Illustration: Aïda Amer/Axios
Get everyone in the room: That's the new mantra for AI researchers, nervous about the potential for their technology to decimate jobs and perpetuate human biases. They're pulling in experts from every academic background, including seemingly incompatible ones, to help steer the course.
Driving the news: But sparks flew last evening in a star-studded on-stage conversation between prominent AI researcher Fei-Fei Li and celebrity author–philosopher Yuval Noah Harari. Li, who is behind an enormous multidisciplinary project at Stanford to inject human values into AI research, often calls for closer collaboration between disciplines. But she and Harari were frequently at odds on stage.
- From the outset, Harari opened fire: "We're seeing questions that used to be the bread and butter of the philosophy department being moved to the engineering department," he said. But while philosophers have the patience to debate them for thousands of years, engineers — and their investors — won't wait.
- "I'm very envious of philosophers now," Li lobbed back. "They can propose questions in crisis, but they don't have to answer them."

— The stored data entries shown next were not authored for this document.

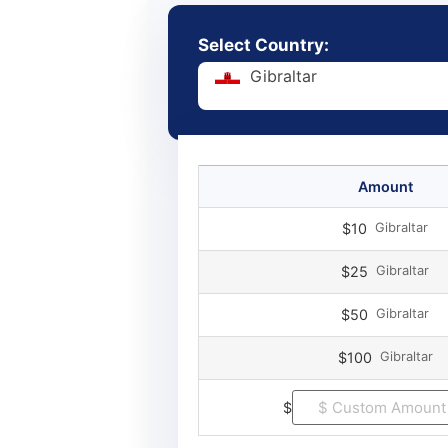
Select Country:
Gibraltar
Amount
Gibraltar
$10
Gibraltar
$25
Gibraltar
$50
Gibraltar
$100
$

As the conversation turned to debate, Harari warned that AI is setting off an arms race worse than the Cold War — and it threatens to renew colonialism, he said. Li responded that international collaboration and cross-disciplinary efforts will save humans.

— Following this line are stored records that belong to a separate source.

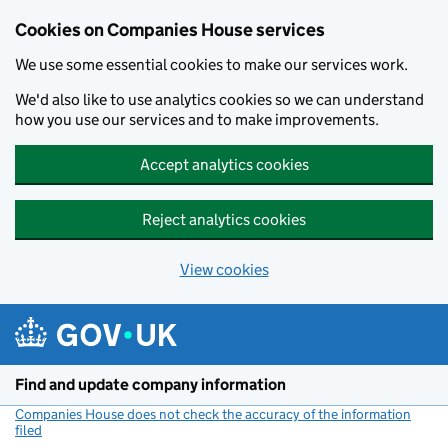
Cookies on Companies House services
We use some essential cookies to make our services work.
We'd also like to use analytics cookies so we can understand
how you use our services and to make improvements.
Accept analytics cookies
Reject analytics cookies
View cookies
Skip to main content
Find and update company information
Companies House does not check the accuracy of the information
filed
(link opens a new window)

What's going on: We've reported on how top universities and Big Tech are asking experts in ethics and the humanities for help directing big decisions. Whether they're listening remains to be seen.

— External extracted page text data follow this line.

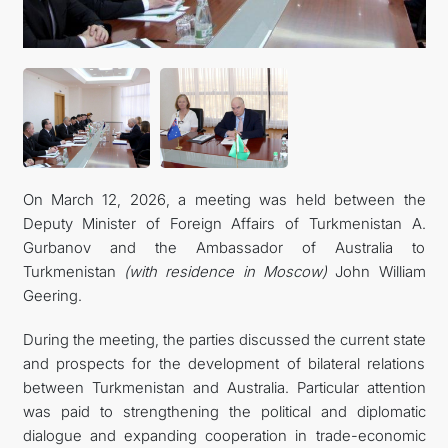
On March 12, 2026, a meeting was held between the
Deputy Minister of Foreign Affairs of Turkmenistan A.
Gurbanov and the Ambassador of Australia to
Turkmenistan
(with residence in Moscow)
John William
Geering.
During the meeting, the parties discussed the current state
and prospects for the development of bilateral relations
between Turkmenistan and Australia. Particular attention
was paid to strengthening the political and diplomatic
dialogue and expanding cooperation in trade-economic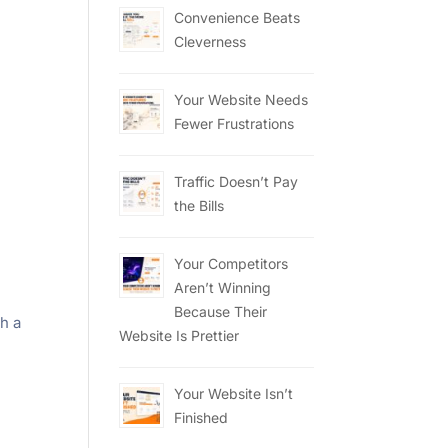
Convenience Beats
Cleverness
Your Website Needs
Fewer Frustrations
Traffic Doesn’t Pay
the Bills
Your Competitors
Aren’t Winning
Because Their
th a
Website Is Prettier
Your Website Isn’t
Finished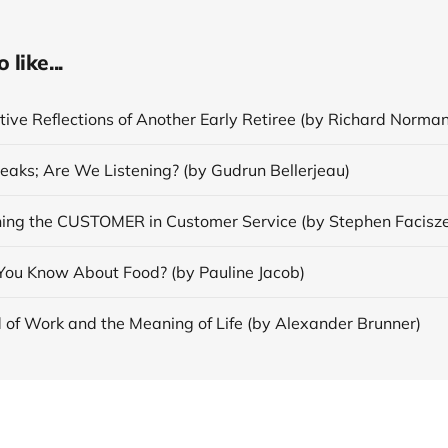
like...
ive Reflections of Another Early Retiree (by Richard Norman
eaks; Are We Listening? (by Gudrun Bellerjeau)
ing the CUSTOMER in Customer Service (by Stephen Facisz
ou Know About Food? (by Pauline Jacob)
 of Work and the Meaning of Life (by Alexander Brunner)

- Several companies have published AI ethics guidelines, and Google convened a short-lived board for internal oversight. Critics argue that these self-policing measures are "ethics theater" rather than real guardrails.
- MIT, like Stanford, recently announced a $1 billion interdisciplinary center to study AI from every angle, with a focus on ethics.
The big picture: These efforts come with language barriers.
- Talking across academic fields is inherently difficult, says Nicole Coleman, an AI expert at Stanford Libraries.
- "Our disciplinary training within the academy is intended to circumscribe what you can talk about, who you can talk to, the language you can use," Coleman tells Axios. Every field has its own goals, approaches, and measures of success.